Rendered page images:
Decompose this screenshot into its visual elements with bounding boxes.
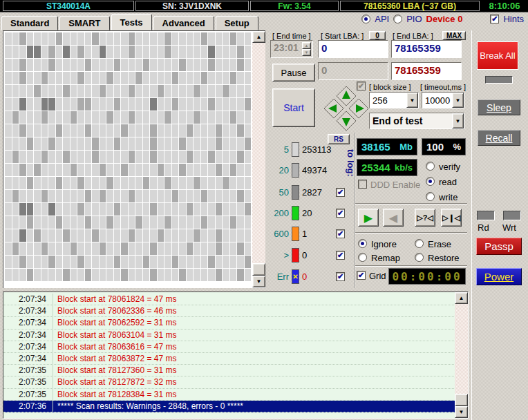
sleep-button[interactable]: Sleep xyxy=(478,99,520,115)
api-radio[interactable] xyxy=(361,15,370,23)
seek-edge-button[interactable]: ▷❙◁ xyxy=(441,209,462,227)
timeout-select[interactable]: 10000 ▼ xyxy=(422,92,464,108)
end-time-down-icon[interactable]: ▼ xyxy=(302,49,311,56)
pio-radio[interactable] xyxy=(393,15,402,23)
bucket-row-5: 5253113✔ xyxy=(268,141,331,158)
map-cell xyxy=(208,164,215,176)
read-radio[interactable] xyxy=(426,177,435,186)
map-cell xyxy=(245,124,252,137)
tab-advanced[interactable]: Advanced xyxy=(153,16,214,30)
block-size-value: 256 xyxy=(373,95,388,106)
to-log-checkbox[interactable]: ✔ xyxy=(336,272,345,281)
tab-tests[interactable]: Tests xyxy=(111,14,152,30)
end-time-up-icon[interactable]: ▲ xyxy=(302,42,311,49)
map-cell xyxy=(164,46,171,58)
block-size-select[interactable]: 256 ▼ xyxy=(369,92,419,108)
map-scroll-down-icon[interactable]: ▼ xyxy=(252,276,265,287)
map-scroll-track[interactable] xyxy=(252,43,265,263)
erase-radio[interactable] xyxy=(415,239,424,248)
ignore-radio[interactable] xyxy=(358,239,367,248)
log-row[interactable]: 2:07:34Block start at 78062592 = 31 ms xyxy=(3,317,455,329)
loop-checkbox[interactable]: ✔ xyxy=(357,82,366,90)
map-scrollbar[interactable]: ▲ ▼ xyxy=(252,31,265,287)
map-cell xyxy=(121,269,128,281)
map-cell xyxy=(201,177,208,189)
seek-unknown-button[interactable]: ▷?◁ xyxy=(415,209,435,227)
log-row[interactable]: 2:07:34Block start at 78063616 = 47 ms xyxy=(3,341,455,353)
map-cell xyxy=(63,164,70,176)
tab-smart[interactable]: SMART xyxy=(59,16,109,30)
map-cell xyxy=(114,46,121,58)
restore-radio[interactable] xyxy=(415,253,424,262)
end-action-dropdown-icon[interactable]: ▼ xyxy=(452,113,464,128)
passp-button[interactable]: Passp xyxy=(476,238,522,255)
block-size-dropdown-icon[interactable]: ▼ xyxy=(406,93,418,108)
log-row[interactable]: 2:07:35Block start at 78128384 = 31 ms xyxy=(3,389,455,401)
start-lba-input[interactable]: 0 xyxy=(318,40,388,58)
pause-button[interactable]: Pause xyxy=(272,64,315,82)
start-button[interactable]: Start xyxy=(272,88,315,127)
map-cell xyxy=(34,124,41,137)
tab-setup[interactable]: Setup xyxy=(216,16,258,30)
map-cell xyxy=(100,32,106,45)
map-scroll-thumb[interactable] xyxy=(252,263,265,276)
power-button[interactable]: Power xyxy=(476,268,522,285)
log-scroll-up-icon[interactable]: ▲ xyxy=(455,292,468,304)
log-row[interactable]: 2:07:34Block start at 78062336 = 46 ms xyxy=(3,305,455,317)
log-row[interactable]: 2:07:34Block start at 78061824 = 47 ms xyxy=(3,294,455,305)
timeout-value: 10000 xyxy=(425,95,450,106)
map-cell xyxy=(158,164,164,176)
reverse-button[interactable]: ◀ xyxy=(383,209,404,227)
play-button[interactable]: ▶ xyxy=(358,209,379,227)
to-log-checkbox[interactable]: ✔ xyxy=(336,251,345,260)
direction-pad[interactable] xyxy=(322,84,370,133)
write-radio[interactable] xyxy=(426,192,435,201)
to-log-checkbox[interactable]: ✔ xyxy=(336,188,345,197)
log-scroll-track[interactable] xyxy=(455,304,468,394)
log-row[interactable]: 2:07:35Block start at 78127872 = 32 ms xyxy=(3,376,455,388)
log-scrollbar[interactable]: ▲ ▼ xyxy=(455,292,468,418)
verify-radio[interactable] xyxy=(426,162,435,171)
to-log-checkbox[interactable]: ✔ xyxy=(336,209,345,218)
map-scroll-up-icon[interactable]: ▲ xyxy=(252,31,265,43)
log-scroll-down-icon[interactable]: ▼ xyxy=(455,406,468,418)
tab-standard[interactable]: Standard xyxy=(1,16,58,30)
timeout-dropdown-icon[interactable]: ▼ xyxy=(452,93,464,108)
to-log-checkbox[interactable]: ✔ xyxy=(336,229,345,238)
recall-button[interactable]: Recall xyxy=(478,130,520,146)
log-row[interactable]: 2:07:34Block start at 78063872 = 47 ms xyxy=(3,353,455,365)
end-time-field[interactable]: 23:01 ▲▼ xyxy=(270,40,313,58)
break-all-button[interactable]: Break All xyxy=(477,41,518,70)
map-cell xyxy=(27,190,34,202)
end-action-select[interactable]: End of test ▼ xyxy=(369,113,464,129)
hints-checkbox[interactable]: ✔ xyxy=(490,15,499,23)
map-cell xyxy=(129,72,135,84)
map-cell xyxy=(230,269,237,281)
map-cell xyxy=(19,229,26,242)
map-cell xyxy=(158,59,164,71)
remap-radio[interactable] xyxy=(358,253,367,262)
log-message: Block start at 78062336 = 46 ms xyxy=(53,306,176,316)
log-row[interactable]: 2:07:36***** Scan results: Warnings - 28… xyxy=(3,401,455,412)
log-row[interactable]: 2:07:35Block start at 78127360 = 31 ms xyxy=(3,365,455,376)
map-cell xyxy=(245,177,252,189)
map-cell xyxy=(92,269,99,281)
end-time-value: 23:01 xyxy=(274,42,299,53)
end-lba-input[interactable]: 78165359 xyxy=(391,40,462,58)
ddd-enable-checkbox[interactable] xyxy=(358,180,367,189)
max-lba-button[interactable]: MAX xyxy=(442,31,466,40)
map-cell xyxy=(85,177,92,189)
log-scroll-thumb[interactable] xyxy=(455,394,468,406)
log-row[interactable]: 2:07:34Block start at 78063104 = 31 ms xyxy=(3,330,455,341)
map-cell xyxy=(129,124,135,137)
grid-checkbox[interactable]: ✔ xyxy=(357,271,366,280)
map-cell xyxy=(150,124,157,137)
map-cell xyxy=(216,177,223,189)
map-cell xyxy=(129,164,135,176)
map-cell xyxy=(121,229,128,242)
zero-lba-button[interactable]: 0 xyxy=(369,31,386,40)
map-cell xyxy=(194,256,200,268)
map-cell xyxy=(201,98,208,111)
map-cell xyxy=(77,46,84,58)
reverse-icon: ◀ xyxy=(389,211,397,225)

* [Directions for this task]
Give back every record exactly, dropping its pictures.

* [Your solution]
Decompose this screenshot into its visual elements with bounding boxes.
sleep-button[interactable]: Sleep xyxy=(478,99,520,115)
api-radio[interactable] xyxy=(361,15,370,23)
seek-edge-button[interactable]: ▷❙◁ xyxy=(441,209,462,227)
timeout-select[interactable]: 10000 ▼ xyxy=(422,92,464,108)
end-time-down-icon[interactable]: ▼ xyxy=(302,49,311,56)
pio-radio[interactable] xyxy=(393,15,402,23)
bucket-row-5: 5253113✔ xyxy=(268,141,331,158)
map-cell xyxy=(208,164,215,176)
read-radio[interactable] xyxy=(426,177,435,186)
map-cell xyxy=(245,124,252,137)
tab-advanced[interactable]: Advanced xyxy=(153,16,214,30)
block-size-value: 256 xyxy=(373,95,388,106)
to-log-checkbox[interactable]: ✔ xyxy=(336,272,345,281)
tab-tests[interactable]: Tests xyxy=(111,14,152,30)
end-time-up-icon[interactable]: ▲ xyxy=(302,42,311,49)
map-cell xyxy=(164,46,171,58)
block-size-select[interactable]: 256 ▼ xyxy=(369,92,419,108)
map-scroll-down-icon[interactable]: ▼ xyxy=(252,276,265,287)
map-scroll-track[interactable] xyxy=(252,43,265,263)
erase-radio[interactable] xyxy=(415,239,424,248)
ignore-radio[interactable] xyxy=(358,239,367,248)
log-row[interactable]: 2:07:34Block start at 78062592 = 31 ms xyxy=(3,317,455,329)
loop-checkbox[interactable]: ✔ xyxy=(357,82,366,90)
map-scrollbar[interactable]: ▲ ▼ xyxy=(252,31,265,287)
map-cell xyxy=(121,269,128,281)
map-cell xyxy=(201,177,208,189)
seek-unknown-button[interactable]: ▷?◁ xyxy=(415,209,435,227)
log-row[interactable]: 2:07:34Block start at 78063616 = 47 ms xyxy=(3,341,455,353)
map-cell xyxy=(63,164,70,176)
tab-smart[interactable]: SMART xyxy=(59,16,109,30)
map-cell xyxy=(114,46,121,58)
restore-radio[interactable] xyxy=(415,253,424,262)
end-action-dropdown-icon[interactable]: ▼ xyxy=(452,113,464,128)
passp-button[interactable]: Passp xyxy=(476,238,522,255)
block-size-dropdown-icon[interactable]: ▼ xyxy=(406,93,418,108)
log-row[interactable]: 2:07:35Block start at 78128384 = 31 ms xyxy=(3,389,455,401)
start-lba-input[interactable]: 0 xyxy=(318,40,388,58)
pause-button[interactable]: Pause xyxy=(272,64,315,82)
start-button[interactable]: Start xyxy=(272,88,315,127)
map-cell xyxy=(34,124,41,137)
tab-setup[interactable]: Setup xyxy=(216,16,258,30)
map-cell xyxy=(100,32,106,45)
map-scroll-thumb[interactable] xyxy=(252,263,265,276)
power-button[interactable]: Power xyxy=(476,268,522,285)
log-scroll-up-icon[interactable]: ▲ xyxy=(455,292,468,304)
log-row[interactable]: 2:07:34Block start at 78062336 = 46 ms xyxy=(3,305,455,317)
log-row[interactable]: 2:07:34Block start at 78061824 = 47 ms xyxy=(3,294,455,305)
timeout-value: 10000 xyxy=(425,95,450,106)
map-cell xyxy=(158,164,164,176)
reverse-button[interactable]: ◀ xyxy=(383,209,404,227)
play-button[interactable]: ▶ xyxy=(358,209,379,227)
to-log-checkbox[interactable]: ✔ xyxy=(336,251,345,260)
direction-pad[interactable] xyxy=(322,84,370,133)
write-radio[interactable] xyxy=(426,192,435,201)
to-log-checkbox[interactable]: ✔ xyxy=(336,188,345,197)
log-scroll-track[interactable] xyxy=(455,304,468,394)
log-row[interactable]: 2:07:35Block start at 78127872 = 32 ms xyxy=(3,376,455,388)
log-scrollbar[interactable]: ▲ ▼ xyxy=(455,292,468,418)
verify-radio[interactable] xyxy=(426,162,435,171)
to-log-checkbox[interactable]: ✔ xyxy=(336,209,345,218)
map-scroll-up-icon[interactable]: ▲ xyxy=(252,31,265,43)
log-scroll-down-icon[interactable]: ▼ xyxy=(455,406,468,418)
tab-standard[interactable]: Standard xyxy=(1,16,58,30)
timeout-dropdown-icon[interactable]: ▼ xyxy=(452,93,464,108)
to-log-checkbox[interactable]: ✔ xyxy=(336,229,345,238)
recall-button[interactable]: Recall xyxy=(478,130,520,146)
log-row[interactable]: 2:07:34Block start at 78063872 = 47 ms xyxy=(3,353,455,365)
end-time-field[interactable]: 23:01 ▲▼ xyxy=(270,40,313,58)
break-all-button[interactable]: Break All xyxy=(477,41,518,70)
map-cell xyxy=(27,190,34,202)
end-action-select[interactable]: End of test ▼ xyxy=(369,113,464,129)
hints-checkbox[interactable]: ✔ xyxy=(490,15,499,23)
map-cell xyxy=(129,72,135,84)
map-cell xyxy=(230,269,237,281)
map-cell xyxy=(19,229,26,242)
map-cell xyxy=(158,59,164,71)
remap-radio[interactable] xyxy=(358,253,367,262)
log-message: Block start at 78062336 = 46 ms xyxy=(53,306,176,316)
log-row[interactable]: 2:07:36***** Scan results: Warnings - 28… xyxy=(3,401,455,412)
log-row[interactable]: 2:07:35Block start at 78127360 = 31 ms xyxy=(3,365,455,376)
map-cell xyxy=(245,177,252,189)
map-cell xyxy=(92,269,99,281)
end-time-value: 23:01 xyxy=(274,42,299,53)
end-lba-input[interactable]: 78165359 xyxy=(391,40,462,58)
ddd-enable-checkbox[interactable] xyxy=(358,180,367,189)
max-lba-button[interactable]: MAX xyxy=(442,31,466,40)
map-cell xyxy=(85,177,92,189)
log-scroll-thumb[interactable] xyxy=(455,394,468,406)
log-row[interactable]: 2:07:34Block start at 78063104 = 31 ms xyxy=(3,330,455,341)
map-cell xyxy=(129,124,135,137)
grid-checkbox[interactable]: ✔ xyxy=(357,271,366,280)
map-cell xyxy=(150,124,157,137)
map-cell xyxy=(216,177,223,189)
map-cell xyxy=(129,164,135,176)
map-cell xyxy=(121,229,128,242)
zero-lba-button[interactable]: 0 xyxy=(369,31,386,40)
map-cell xyxy=(194,256,200,268)
map-cell xyxy=(201,98,208,111)
map-cell xyxy=(77,46,84,58)
reverse-icon: ◀ xyxy=(389,211,397,225)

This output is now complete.